Ireland’s first major Data Protection Civil Litigation Case.
Ireland’s Experience with Civil Litigation
Ireland saw its first major data protection civil litigation case in 2012. Fintan Lawlor from Lawlor Partners in Dublin — who represented the plaintiff — told PL&B that the case secured €15,000 in damages for breach of Ireland’s Data Protection Act 1998 and 2003 at the Circuit Court, but the decision was subsequently overturned by the High Court.
A policy holder, Michael Collins, a painter and decorator, had brought a claim against insurance company, FBD. Collins had a motor insurance policy with FBD for his work van. But when making a claim under his insurance policy for a theft of this vehicle, FBD refused to pay, claiming Collins had not disclosed a previous criminal conviction on the policy application
Collins first made a Subject Access Request to FBD, and subsequently complained to the Irish DP Commissioner about the refusal to hand over information.
The Commissioner investigated and made a formal decision that FBD had breached Section 4 of the DP Act by failing to provide all relevant personal data to Collins within 40 days of his request.
Representing Collins, Lawlor found out that FBD had commissioned a private investigator to snoop on Collins in connection with a previous criminal conviction. This led to a second complaint being made by Collins to the Commissioner.
Lawlor contacted FBD to see if the case could be settled. The case was taken to trial in the Circuit Court. The jurisdiction of the court (at the time) was between €6 – €38K, but the Court had never made an order for damages under the Data Protection legislation before.
Although FBD did not dispute the breach of DP Act, it appealed to the High Court against the award of damages. The judge found that Collins had not suffered any provable damages connected to FBD’s breaches of the DP Act, and overturned the previous award of €15,000 made by the Circuit Court.
“The decision in the Collins case was disappointing. It was fair and reasonable that Collins receive some compensation for the breaches committed and admitted by FBD. Perhaps an award of €15,000 was overly generous but Collins should have been entitled to some measure of damages.

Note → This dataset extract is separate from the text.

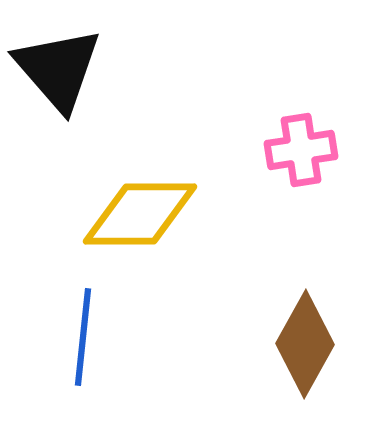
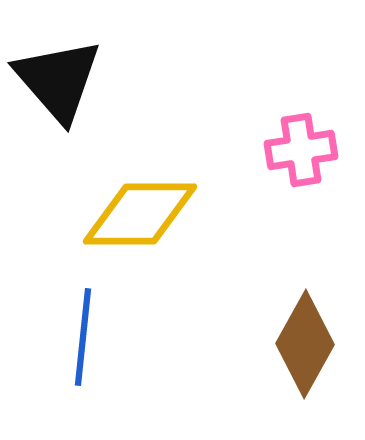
black triangle: moved 11 px down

The case was unprecedented and a difficult question was posed,” Lawlor said. However, Lawlor welcomed the judgment of the High Court as it had “given clarity” to section 7 of the Data Protection Act “highlighting that compensation may be
awarded where damages can be proven”.
Lawlor said he is now preparing three more civil litigation cases, seeking damages for breaches of the Data Protection Act.